🤖 AI Summary
This study investigates whether large language models (LLMs) possess the capacity to infer others’ knowledge states and intentions—a core component of theory of mind that distinguishes humans from chimpanzees. To this end, it introduces, for the first time, the knowledge-state tracking paradigm from cognitive anthropology into LLM evaluation, designing two story-comprehension tasks: detecting inconsistencies between a character’s actions and their subjective knowledge, and predicting subsequent behavior based on such inferences. Experimental results demonstrate that mainstream LLMs perform near chance levels on both tasks, significantly underperforming human participants. These findings reveal a profound deficit in LLMs’ foundational theory-of-mind capabilities and establish a novel evaluation paradigm and benchmark for assessing cognitive competencies in artificial systems.
📝 Abstract
Cognitive anthropology suggests that the distinction of human intelligence lies in the ability to infer other individuals'knowledge states and understand their intentions.

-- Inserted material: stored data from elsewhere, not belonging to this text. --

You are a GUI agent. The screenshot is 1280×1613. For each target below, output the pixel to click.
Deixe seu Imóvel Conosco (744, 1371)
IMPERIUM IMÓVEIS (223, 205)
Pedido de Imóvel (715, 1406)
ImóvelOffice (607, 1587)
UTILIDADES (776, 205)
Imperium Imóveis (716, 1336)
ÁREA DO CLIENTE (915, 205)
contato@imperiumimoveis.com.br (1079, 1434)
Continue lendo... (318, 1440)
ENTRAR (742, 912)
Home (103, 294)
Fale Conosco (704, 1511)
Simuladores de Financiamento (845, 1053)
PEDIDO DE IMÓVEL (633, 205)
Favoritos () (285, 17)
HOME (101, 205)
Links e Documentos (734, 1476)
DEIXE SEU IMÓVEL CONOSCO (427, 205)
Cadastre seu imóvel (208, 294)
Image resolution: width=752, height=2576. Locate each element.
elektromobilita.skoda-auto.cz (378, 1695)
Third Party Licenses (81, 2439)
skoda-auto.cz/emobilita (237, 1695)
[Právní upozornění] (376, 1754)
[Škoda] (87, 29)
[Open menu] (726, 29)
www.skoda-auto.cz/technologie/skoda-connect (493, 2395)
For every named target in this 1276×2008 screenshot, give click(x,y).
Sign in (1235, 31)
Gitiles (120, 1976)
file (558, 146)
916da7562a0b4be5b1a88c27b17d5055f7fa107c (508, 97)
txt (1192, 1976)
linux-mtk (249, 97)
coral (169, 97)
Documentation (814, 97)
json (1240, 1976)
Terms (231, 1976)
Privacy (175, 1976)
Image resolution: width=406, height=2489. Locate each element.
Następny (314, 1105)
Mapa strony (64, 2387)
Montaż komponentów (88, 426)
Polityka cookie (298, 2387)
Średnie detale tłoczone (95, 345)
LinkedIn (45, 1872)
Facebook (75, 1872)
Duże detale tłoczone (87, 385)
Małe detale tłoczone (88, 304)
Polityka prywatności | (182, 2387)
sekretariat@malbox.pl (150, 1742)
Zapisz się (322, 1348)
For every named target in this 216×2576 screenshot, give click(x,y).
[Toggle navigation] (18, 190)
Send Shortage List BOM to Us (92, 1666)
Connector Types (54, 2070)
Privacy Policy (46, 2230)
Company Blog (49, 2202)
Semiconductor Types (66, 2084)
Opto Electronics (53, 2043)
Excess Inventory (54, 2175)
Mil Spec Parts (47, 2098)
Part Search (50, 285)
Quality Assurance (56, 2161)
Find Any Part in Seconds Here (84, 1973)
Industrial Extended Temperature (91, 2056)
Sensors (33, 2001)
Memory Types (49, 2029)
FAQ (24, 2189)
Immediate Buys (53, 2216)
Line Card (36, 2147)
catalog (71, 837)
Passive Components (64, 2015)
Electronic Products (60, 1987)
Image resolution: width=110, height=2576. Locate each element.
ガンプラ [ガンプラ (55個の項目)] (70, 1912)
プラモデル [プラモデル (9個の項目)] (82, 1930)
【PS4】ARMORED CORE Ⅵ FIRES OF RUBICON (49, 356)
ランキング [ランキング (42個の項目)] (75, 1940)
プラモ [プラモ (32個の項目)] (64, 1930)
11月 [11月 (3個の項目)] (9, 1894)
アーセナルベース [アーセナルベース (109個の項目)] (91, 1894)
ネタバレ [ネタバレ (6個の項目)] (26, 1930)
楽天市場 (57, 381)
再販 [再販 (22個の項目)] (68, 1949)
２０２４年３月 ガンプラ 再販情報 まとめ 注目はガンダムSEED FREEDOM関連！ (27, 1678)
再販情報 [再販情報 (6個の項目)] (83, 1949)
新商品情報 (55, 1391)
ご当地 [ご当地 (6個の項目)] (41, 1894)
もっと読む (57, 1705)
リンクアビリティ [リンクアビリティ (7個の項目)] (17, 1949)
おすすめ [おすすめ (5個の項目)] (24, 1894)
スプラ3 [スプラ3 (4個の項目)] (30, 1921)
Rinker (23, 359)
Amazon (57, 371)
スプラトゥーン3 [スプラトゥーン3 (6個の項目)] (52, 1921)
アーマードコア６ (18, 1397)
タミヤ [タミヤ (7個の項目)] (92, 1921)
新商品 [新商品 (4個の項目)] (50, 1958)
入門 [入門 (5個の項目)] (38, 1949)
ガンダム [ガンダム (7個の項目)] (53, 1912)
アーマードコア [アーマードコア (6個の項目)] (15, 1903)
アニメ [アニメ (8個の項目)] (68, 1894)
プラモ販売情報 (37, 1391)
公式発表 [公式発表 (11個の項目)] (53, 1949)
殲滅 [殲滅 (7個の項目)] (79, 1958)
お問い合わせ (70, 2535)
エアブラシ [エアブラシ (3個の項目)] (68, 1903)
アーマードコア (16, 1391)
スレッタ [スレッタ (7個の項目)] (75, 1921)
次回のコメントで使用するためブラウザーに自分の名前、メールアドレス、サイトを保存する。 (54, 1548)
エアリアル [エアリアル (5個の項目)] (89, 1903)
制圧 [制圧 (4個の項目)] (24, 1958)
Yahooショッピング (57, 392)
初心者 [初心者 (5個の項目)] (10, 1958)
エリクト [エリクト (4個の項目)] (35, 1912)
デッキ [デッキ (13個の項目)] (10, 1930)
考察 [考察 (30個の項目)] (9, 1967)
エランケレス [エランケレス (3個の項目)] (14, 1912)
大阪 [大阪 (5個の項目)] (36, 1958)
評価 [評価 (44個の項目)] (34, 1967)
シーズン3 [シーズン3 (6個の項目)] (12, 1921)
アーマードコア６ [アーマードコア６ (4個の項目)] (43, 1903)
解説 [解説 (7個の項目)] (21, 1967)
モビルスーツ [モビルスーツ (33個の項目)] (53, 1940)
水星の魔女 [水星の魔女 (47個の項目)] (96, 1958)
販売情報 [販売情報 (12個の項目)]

In comparison, our closest animal relative, chimpanzees, lack the capacity to do so. With this paper, we aim to evaluate LLM performance in the area of knowledge state tracking and estimation. We design two tasks to test (1) if LLMs can detect when story characters, through their actions, demonstrate knowledge they should not possess, and (2) if LLMs can predict story characters'next actions based on their own knowledge vs. objective truths they do not know. Results reveal that most current state-of-the-art LLMs achieve near-random performance on both tasks, and are substantially inferior to humans. We argue future LLM research should place more weight on the abilities of knowledge estimation and intention understanding.